Task to complete - Only the pictures are to be dropped; the rest of the data below is to be duplicated exactly.

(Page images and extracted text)
=======

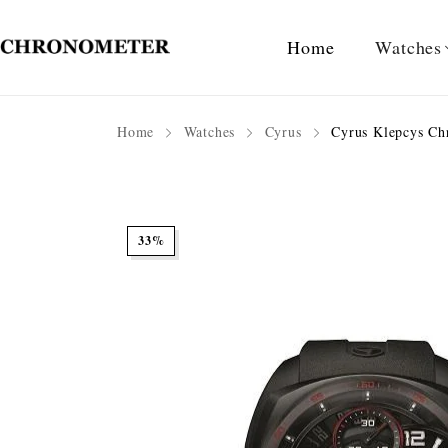
Home
Watches
Home
Watches
Cyrus
Cyrus Klepcys Ch
33%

=======

Task output -
Home
Watches
Home
Watches
Cyrus
Cyrus Klepcys Ch
33%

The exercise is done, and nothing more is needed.